For eight years, they lived above the funeral home, where Randy and his siblings worked for their parents as youths and learned all about that "work ethic" and "emphasis on family."
"The commitment to the community and the business was something we all took seriously," Randy said. "We saw the vision my parents had by helping people during their hardest time."
Vern is now semi-retired. He sold Hultgren Funeral Home to Tim more than 10 years ago. The business handles about 250 funerals each year.
"Everyone essentially gets to know who you are because they come through the doors," Tim said. "We're people-oriented here. The family you're serving, you connect with them in a way unlike anyone else."
But according to Joanne, the funeral business wasn't for Randy.
"He was more into other things," his mother said, listing drama, music, and sports as some of her youngest son's interests. "And he was the president of any classroom he was in."
It was in eighth grade, though, that Randy first became truly interested in politics. He participated in the model congress of a government class he took.
"I really enjoyed the process of it," he said.
After serving his respective student bodies at Wheaton Academy and Bethel College in St. Paul, MN, Randy said he began considering politics as a career, though he wondered whether it was a realistic option.
"I didn't know if the opportunity would come up," he said. "But if it did, I was interested."
The opportunity has come, and Randy is poised to make things happen.
"I want to go out there and hit the ground running, and get my voice heard," Randy said. "I've heard that a freshman congressman should just be quiet for the first six months. I'm not going to do that. I'm going to be a squeaky wheel—a loud voice for my constituents."

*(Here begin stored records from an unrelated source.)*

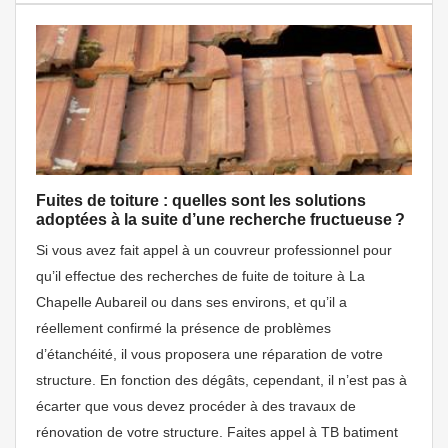
Fuites de toiture : quelles sont les solutions
adoptées à la suite d’une recherche fructueuse ?
Si vous avez fait appel à un couvreur professionnel pour
qu’il effectue des recherches de fuite de toiture à La
Chapelle Aubareil ou dans ses environs, et qu’il a
réellement confirmé la présence de problèmes
d’étanchéité, il vous proposera une réparation de votre
structure. En fonction des dégâts, cependant, il n’est pas à
écarter que vous devez procéder à des travaux de
rénovation de votre structure. Faites appel à TB batiment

Extending the Bush-era tax cuts across the board is the Representative-elect's first political priority.
"We need to create jobs; we cannot raise taxes," he said. Congress is expected to debate the tax cuts during the lame-duck session that will last from now until mid-January. "If they, for whatever reason, fail to [extend the cuts], we'll need to get those back."
Aside from Washington politics, Randy's priority is getting better acquainted with the residents he now represents.
"Before I get sworn in, I'll continue to be around district—being with people, listening to people, and building a coalition of people to help make big decisions," the Winfield resident said. "I want to tap in to the expertise of people of the 14th district."